In the end, Smith addresses the future of feeding elk and bison on the NER and elsewhere in Wyoming. The crowding of animals onto these feed grounds provides a reservoir for brucellosis with political and economic impacts on the livestock industry. And, it seems probable (inevitable?) that chronic wasting disease (a form of transmissible spongiform encephalopathy) will reach western Wyoming and spread rapidly through animals crowded onto the NER winter feed grounds and 16 other feed grounds operated by the State of Wyoming. To make matters more ominous, the agent that spreads the disease is a prion that can exist for long periods—measured in years—in the soil.
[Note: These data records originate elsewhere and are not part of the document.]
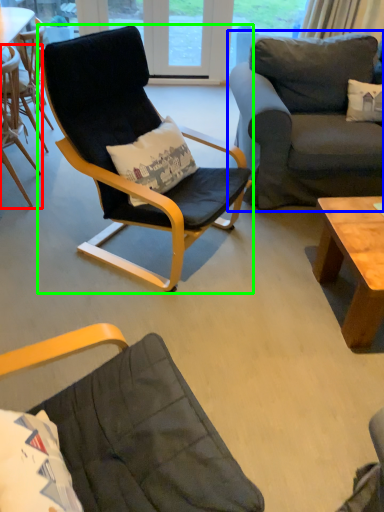 Question: Which object is the farthest from chair (highlighted by a red box)? Choose among these: studio couch (highlighted by a blue box) or chair (highlighted by a green box).

Choices:
 (A) studio couch
 (B) chair

Answer: (A) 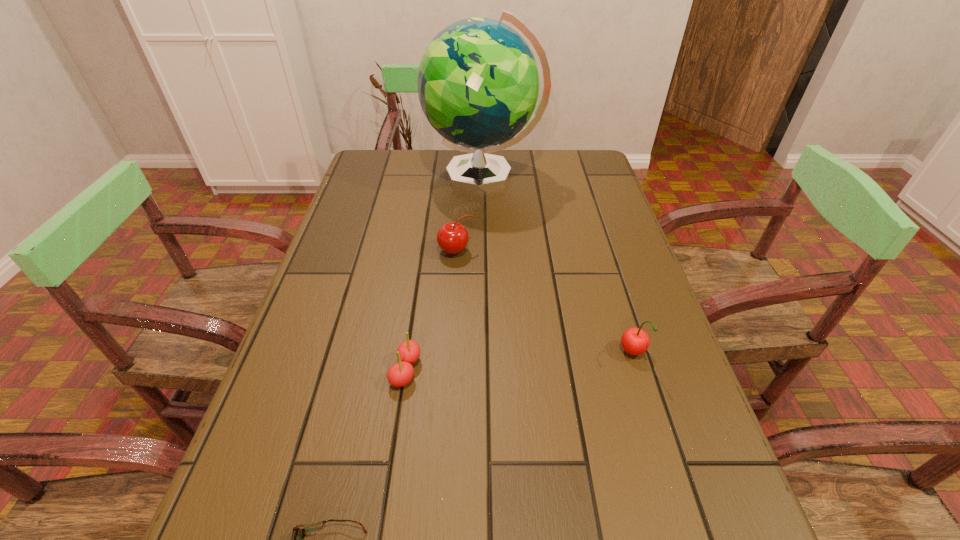 Locate an element on the screen. This screenshot has width=960, height=540. blank space located on the front of the rightmost cherry is located at coordinates (647, 399).

This screenshot has height=540, width=960. In order to click on free region located 0.230m on the right of the fourth nearest object in this screenshot , I will do [564, 251].

This screenshot has height=540, width=960. I want to click on vacant space located 0.210m on the left of the shortest cherry, so click(283, 370).

Locate an element on the screen. This screenshot has height=540, width=960. object that is at the far edge is located at coordinates (478, 82).

Identify the location of object that is at the right edge. The width and height of the screenshot is (960, 540). (635, 341).

In order to click on vacant space at the far edge in this screenshot , I will do `click(438, 159)`.

Find the location of `free location at the left edge`. free location at the left edge is located at coordinates (374, 212).

The height and width of the screenshot is (540, 960). What are the coordinates of `vacant space at the right edge of the desktop` in the screenshot? It's located at (612, 322).

Find the location of a particular element. The image size is (960, 540). vacant space at the far left corner is located at coordinates (364, 172).

At what (x,y) coordinates should I click in order to perform the action: click on vacant space at the far right corner of the desktop. Please return your answer as a coordinate pair (x, y). Looking at the image, I should click on (570, 165). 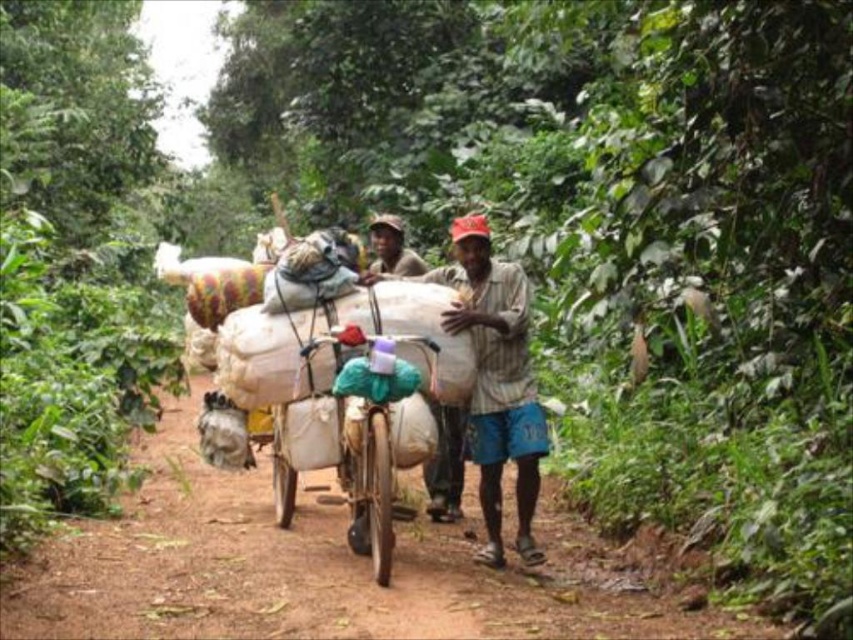 You are a traveler trying to walk along the path. You see the brown dirt track at center and the brown striped shirt at center. Which one should you avoid stepping on to stay on the path?

You should avoid stepping on the brown dirt track at center because it is the path you should follow. The brown striped shirt at center belongs to a person and should not be stepped on either, but the question focuses on staying on the path. However, according to the description, the brown dirt track at center is positioned on the left side of the brown striped shirt at center. To stay on the path, you should follow the dirt track and avoid stepping off onto areas not part of the track.

You are a traveler trying to navigate through the scene. You notice the brown dirt track at center and the matte brown hat at center. Which object is located lower in the image?

The brown dirt track at center is positioned under matte brown hat at center, so the brown dirt track at center is lower in the image.

You are a delivery person trying to navigate a narrow path while carrying a large load. You see the brown dirt track at center and the matte brown hat at center. Which object is smaller in size?

The brown dirt track at center has a smaller size compared to matte brown hat at center, so the brown dirt track at center is smaller in size. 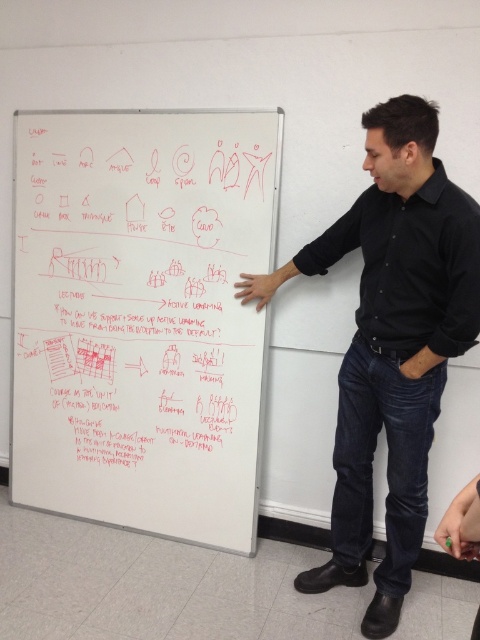 Does whiteboard at center have a lesser width compared to black shirt at center?

No.

Does whiteboard at center appear on the left side of black shirt at center?

Indeed, whiteboard at center is positioned on the left side of black shirt at center.

Locate an element on the screen. The width and height of the screenshot is (480, 640). whiteboard at center is located at coordinates coord(141,316). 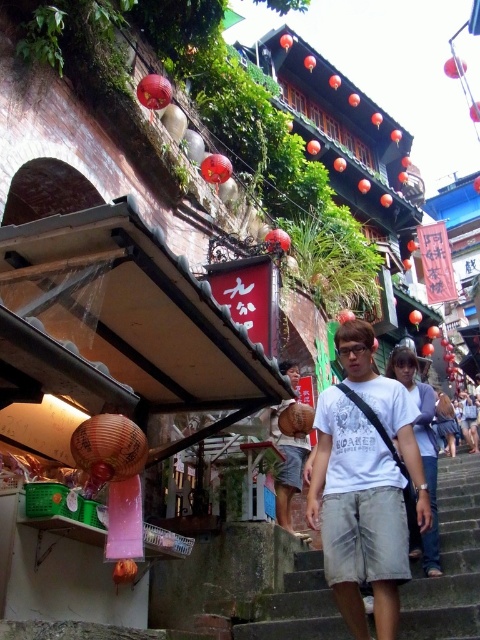 Who is lower down, gray concrete stairs at center or matte brown woven basket at center?

gray concrete stairs at center is below.

Is point (408, 586) farther from camera compared to point (298, 378)?

No.

The height and width of the screenshot is (640, 480). Find the location of `gray concrete stairs at center`. gray concrete stairs at center is located at coordinates (448, 561).

Between white cotton t-shirt at center and gray concrete stairs at center, which one appears on the right side from the viewer's perspective?

gray concrete stairs at center is more to the right.

Measure the distance between point (408, 556) and camera.

22.27 meters

Between point (368, 381) and point (285, 611), which one is positioned in front?

Positioned in front is point (285, 611).

Identify the location of white cotton t-shirt at center. This screenshot has height=640, width=480. coord(364,484).

Between white cotton t-shirt at center and matte brown woven basket at center, which one has more height?

white cotton t-shirt at center is taller.

Is white cotton t-shirt at center bigger than matte brown woven basket at center?

Actually, white cotton t-shirt at center might be smaller than matte brown woven basket at center.

The image size is (480, 640). I want to click on white cotton t-shirt at center, so click(x=364, y=484). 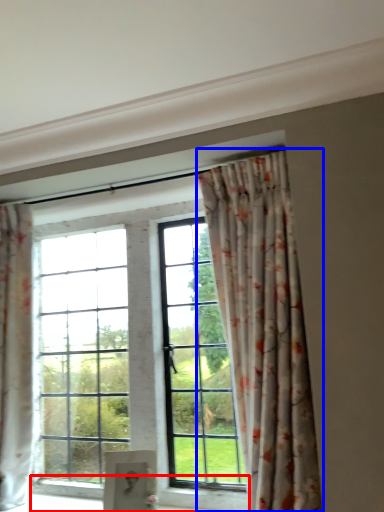 Question: Among these objects, which one is farthest to the camera, window sill (highlighted by a red box) or curtain (highlighted by a blue box)?

Choices:
 (A) window sill
 (B) curtain

Answer: (A) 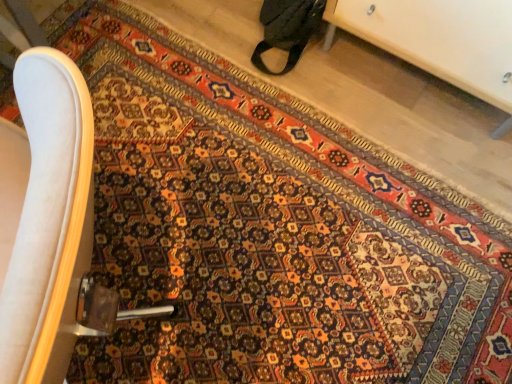 You are a GUI agent. You are given a task and a screenshot of the screen. Output one action in this format:
    pyautogui.click(x=<x>, y=<y>)
    Task: Click on the light wood cabinet at upper right
    Image resolution: width=512 pixels, height=384 pixels.
    Given the screenshot: What is the action you would take?
    pyautogui.click(x=440, y=41)

Describe the element at coordinates (440, 41) in the screenshot. I see `light wood cabinet at upper right` at that location.

You are a GUI agent. You are given a task and a screenshot of the screen. Output one action in this format:
    pyautogui.click(x=<x>, y=<y>)
    Task: Click on the light wood cabinet at upper right
    The image size is (512, 384).
    Given the screenshot: What is the action you would take?
    pyautogui.click(x=440, y=41) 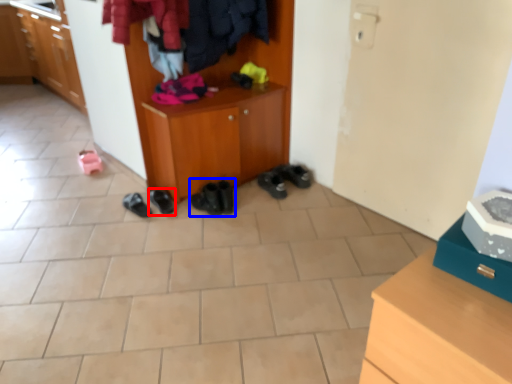 Question: Among these objects, which one is nearest to the camera, footwear (highlighted by a red box) or footwear (highlighted by a blue box)?

Choices:
 (A) footwear
 (B) footwear

Answer: (B) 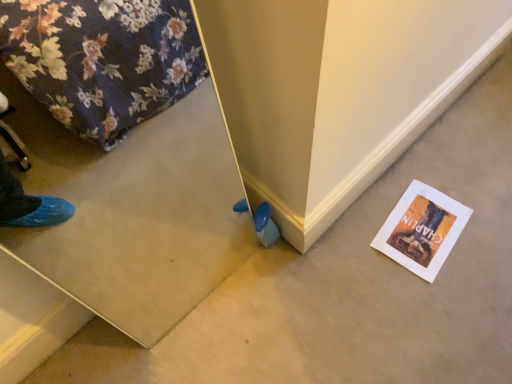 What are the coordinates of `vacant space that is to the left of white paper at lower right` in the screenshot? It's located at (349, 249). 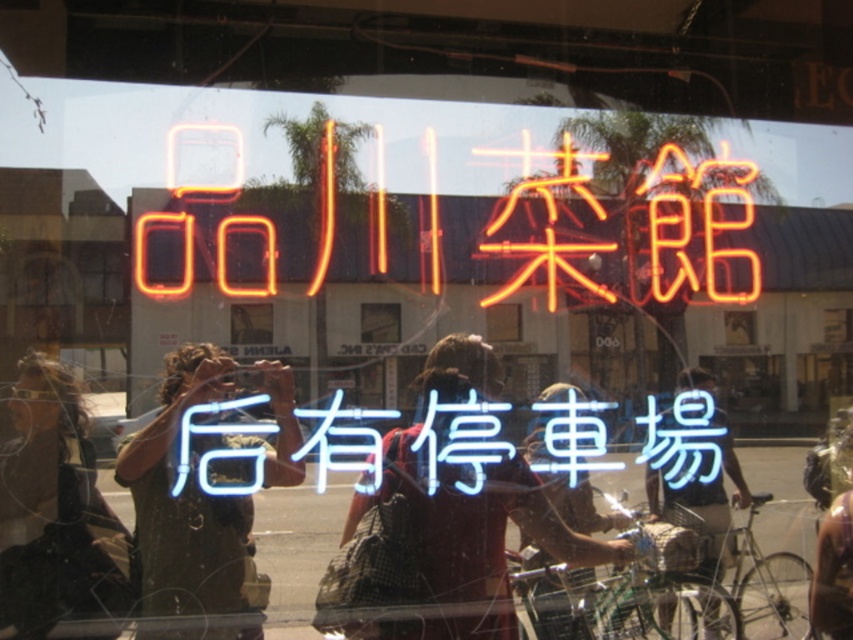 Which is below, dark brown leather jacket at lower left or neon orange sign at upper center?

Positioned lower is dark brown leather jacket at lower left.

Find the location of a particular element. This screenshot has height=640, width=853. dark brown leather jacket at lower left is located at coordinates (61, 518).

Does red fabric shirt at center appear under neon orange sign at upper center?

Correct, red fabric shirt at center is located below neon orange sign at upper center.

Where is `red fabric shirt at center`? This screenshot has width=853, height=640. red fabric shirt at center is located at coordinates (469, 509).

Is dark brown leather jacket at lower left positioned at the back of neon orange characters at center?

That is False.

Where is `dark brown leather jacket at lower left`? The width and height of the screenshot is (853, 640). dark brown leather jacket at lower left is located at coordinates (61, 518). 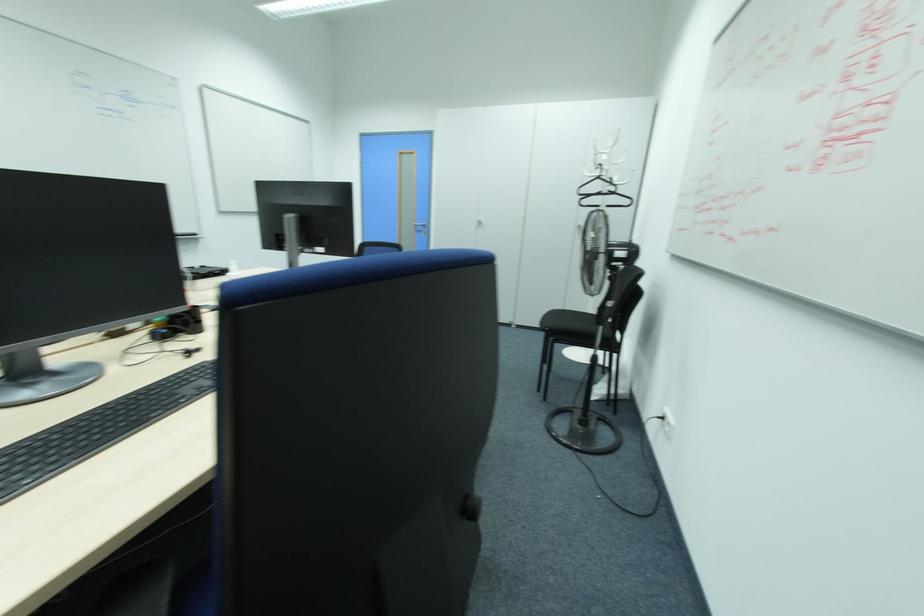 The image size is (924, 616). Describe the element at coordinates (479, 224) in the screenshot. I see `the white cabinet handle` at that location. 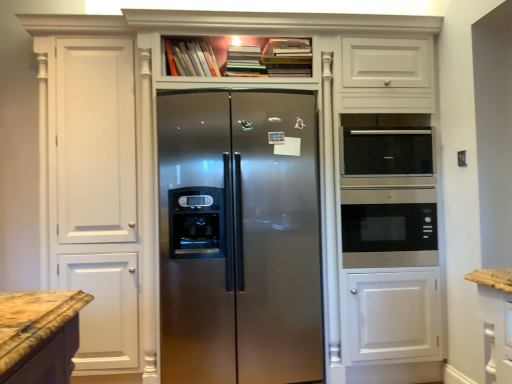 Question: Should I look upward or downward to see hardcover books at upper center, which ranks as the first book in right-to-left order?

Choices:
 (A) up
 (B) down

Answer: (A)

Question: Is hardcover book at upper center, which is counted as the 3th book, starting from the right, to the left of stainless steel refrigerator at center from the viewer's perspective?

Choices:
 (A) yes
 (B) no

Answer: (A)

Question: From the image's perspective, is hardcover book at upper center, acting as the first book starting from the left, under stainless steel refrigerator at center?

Choices:
 (A) yes
 (B) no

Answer: (B)

Question: Does hardcover book at upper center, which is counted as the 3th book, starting from the right, appear on the right side of stainless steel refrigerator at center?

Choices:
 (A) yes
 (B) no

Answer: (B)

Question: Considering the relative sizes of hardcover book at upper center, which is counted as the 3th book, starting from the right, and stainless steel refrigerator at center in the image provided, is hardcover book at upper center, which is counted as the 3th book, starting from the right, shorter than stainless steel refrigerator at center?

Choices:
 (A) no
 (B) yes

Answer: (B)

Question: Can you confirm if hardcover book at upper center, acting as the first book starting from the left, is taller than stainless steel refrigerator at center?

Choices:
 (A) yes
 (B) no

Answer: (B)

Question: Is hardcover book at upper center, which is counted as the 3th book, starting from the right, located outside stainless steel refrigerator at center?

Choices:
 (A) no
 (B) yes

Answer: (B)

Question: Is hardcover book at upper center, acting as the first book starting from the left, wider than hardcover books at upper center, which ranks as the first book in right-to-left order?

Choices:
 (A) no
 (B) yes

Answer: (A)

Question: Can you confirm if hardcover book at upper center, acting as the first book starting from the left, is shorter than hardcover books at upper center, which ranks as the first book in right-to-left order?

Choices:
 (A) no
 (B) yes

Answer: (B)

Question: Is hardcover book at upper center, acting as the first book starting from the left, to the right of hardcover books at upper center, the 3th book positioned from the left, from the viewer's perspective?

Choices:
 (A) no
 (B) yes

Answer: (A)

Question: Is hardcover book at upper center, acting as the first book starting from the left, smaller than hardcover books at upper center, which ranks as the first book in right-to-left order?

Choices:
 (A) yes
 (B) no

Answer: (A)

Question: Is hardcover book at upper center, which is counted as the 3th book, starting from the right, with hardcover books at upper center, the 3th book positioned from the left?

Choices:
 (A) yes
 (B) no

Answer: (B)

Question: Is hardcover book at upper center, acting as the first book starting from the left, not near hardcover books at upper center, the 3th book positioned from the left?

Choices:
 (A) no
 (B) yes

Answer: (A)

Question: Can you confirm if hardcover book at upper center, which is counted as the 3th book, starting from the right, is bigger than black glass microwave at right?

Choices:
 (A) yes
 (B) no

Answer: (B) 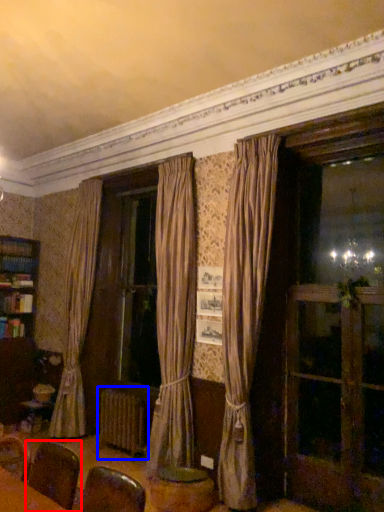 Question: Which of the following is the farthest to the observer, armchair (highlighted by a red box) or radiator (highlighted by a blue box)?

Choices:
 (A) armchair
 (B) radiator

Answer: (B) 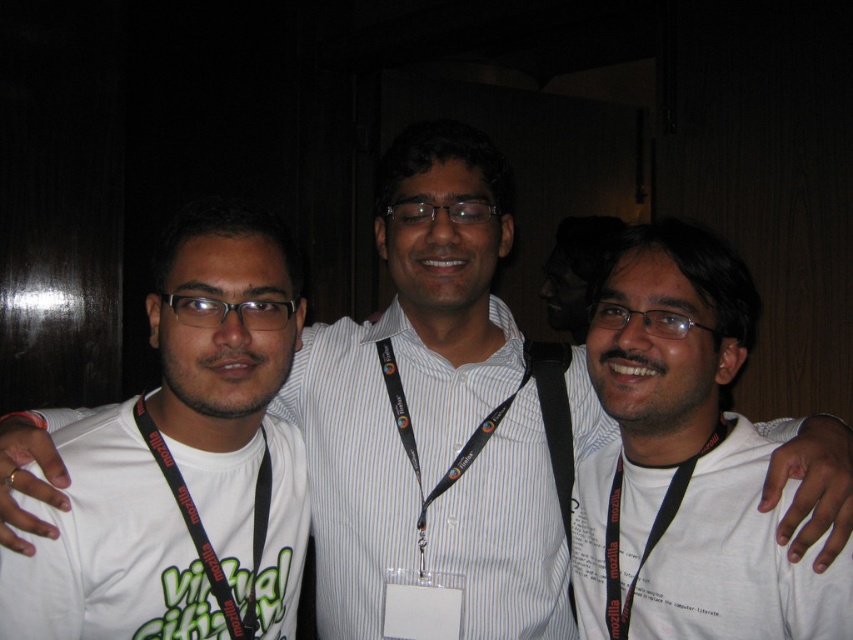 Question: Is white matte t-shirt at left positioned in front of black fabric lanyard at center?

Choices:
 (A) no
 (B) yes

Answer: (B)

Question: Which point appears farthest from the camera in this image?

Choices:
 (A) (202, 230)
 (B) (733, 460)

Answer: (A)

Question: Which of the following is the farthest from the observer?

Choices:
 (A) black fabric lanyard at center
 (B) white matte t-shirt at center
 (C) black fabric lanyard at left
 (D) white matte t-shirt at left

Answer: (A)

Question: Is white matte t-shirt at left in front of black fabric lanyard at left?

Choices:
 (A) yes
 (B) no

Answer: (A)

Question: Which of the following is the farthest from the observer?

Choices:
 (A) (13, 621)
 (B) (589, 499)

Answer: (B)

Question: Observing the image, what is the correct spatial positioning of white matte t-shirt at center in reference to black fabric lanyard at center?

Choices:
 (A) above
 (B) below

Answer: (A) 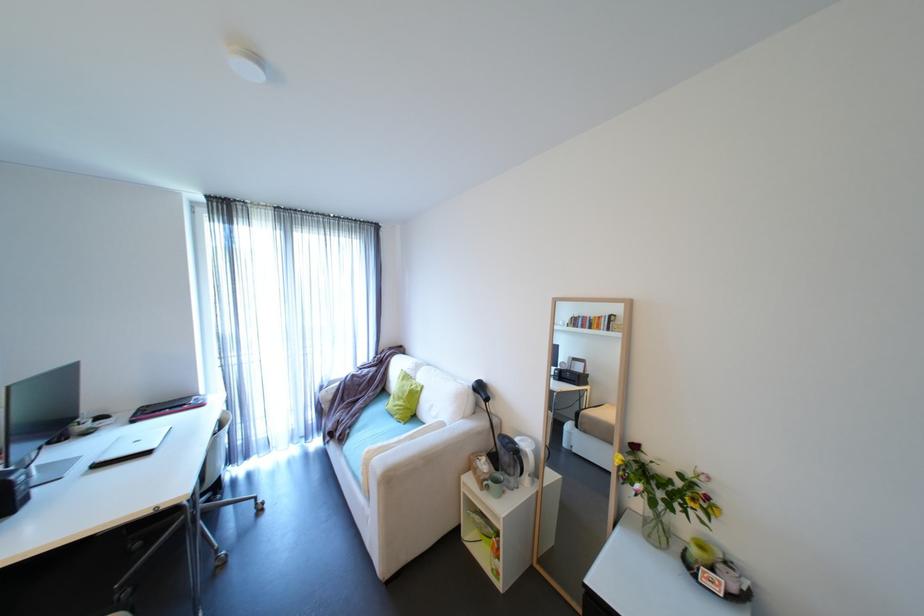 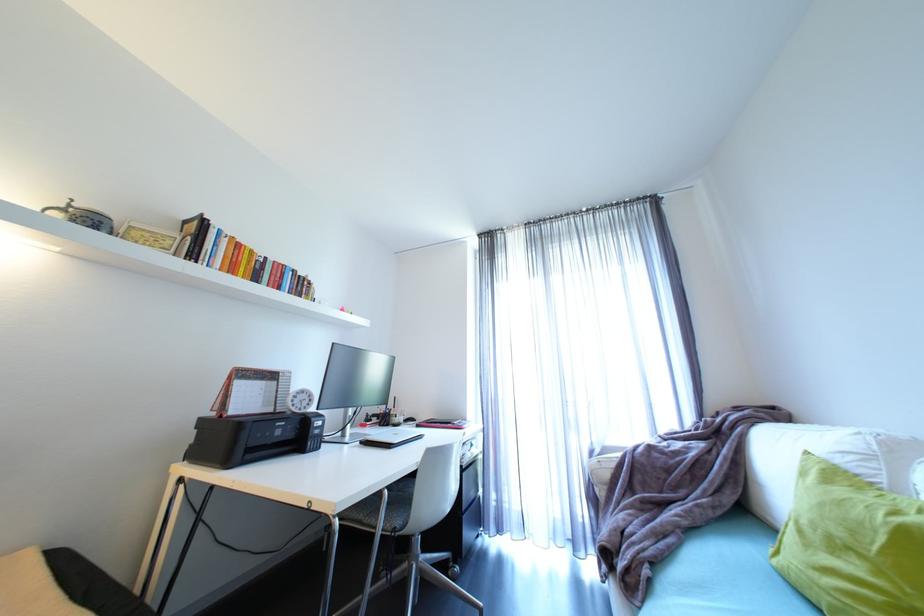 Find the pixel in the second image that matches the point at 411,402 in the first image.

(885, 573) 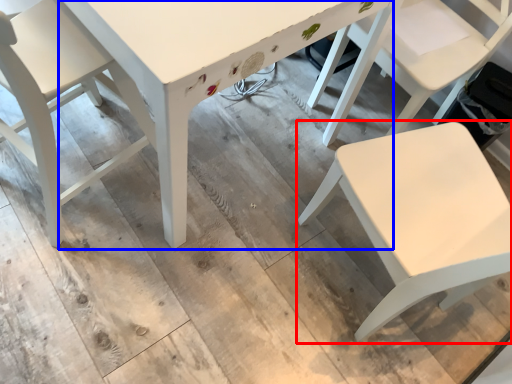 Question: Among these objects, which one is nearest to the camera, chair (highlighted by a red box) or table (highlighted by a blue box)?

In the final analysis, Smith calls for phasing out winter feeding operations in favor of a smaller elk herd in preference to an ‘‘overstocked range riddled with disease.’’ And, significantly—in spite of the many long standing barriers to achieving that end—Smith closes with the optimistic statement that change will occur ‘‘. . . because the stakes of not changing grow every day.’’ The clock is ticking.—Jack Ward Thomas, PhD, CWB Chief Emeritus, U.S. Forest Service Boone and Crockett Professor of Wildlife Conservation Emeritus, University of Montana, Missoula, Montana
This important book is ostensibly about the mismanagement of the National Elk Refuge in Jackson Hole, Wyoming. But author Bruce Smith says the underlying message is the threat of disease to wild elk throughout the Greater Yellowstone Area. Smith, who now lives in Sheridan, Montana, was for 22 years a biologist on the refuge. His primary concern is that wild elk are made increasingly susceptible to disease when winter ranges are artificially overstocked with animals, such as at Wyoming’s feed grounds. The reason for the feed grounds? To reduce competition for grass between elk and cattle. The result? Thousands of elk with brucellosis, which can be transmitted to cattle and bison, causing spontaneous abortions. An even worse threat, writes Smith, is chronic wasting disease (CWD), which has no cure or preventative. While the prevalence of CWD in freeranging elk in Wyoming is only 2 to 3 percent, it can exceed 50 percent in captive elk, which transmit it easily to each other in the crowded conditions. Having fought in
Vietnam as a U.S. Marine, Smith is no stranger to combat. And he minces no words when talking to hunters about elk. “When they complain about wolves, I just shake my head,” he says. “I tell them, ‘You have no idea what the real threats to your elk are.’ For some reason, the very real potential of devastating disease outbreaks still isn’t on their radar.” --Tom Dickson, Montana Outdoors
Synopsis
An inside look at working with the majestic elk—and the controversies surrounding their conservation.
About the Author
Bruce Smith, PhD, retired from the US Fish and Wildlife Service in 2004 after a thirty-year career as a wildlife manager and scientist. During that time, he worked with every big game species in the western United States. Many of his publications address aspects of elk ecology and conservation.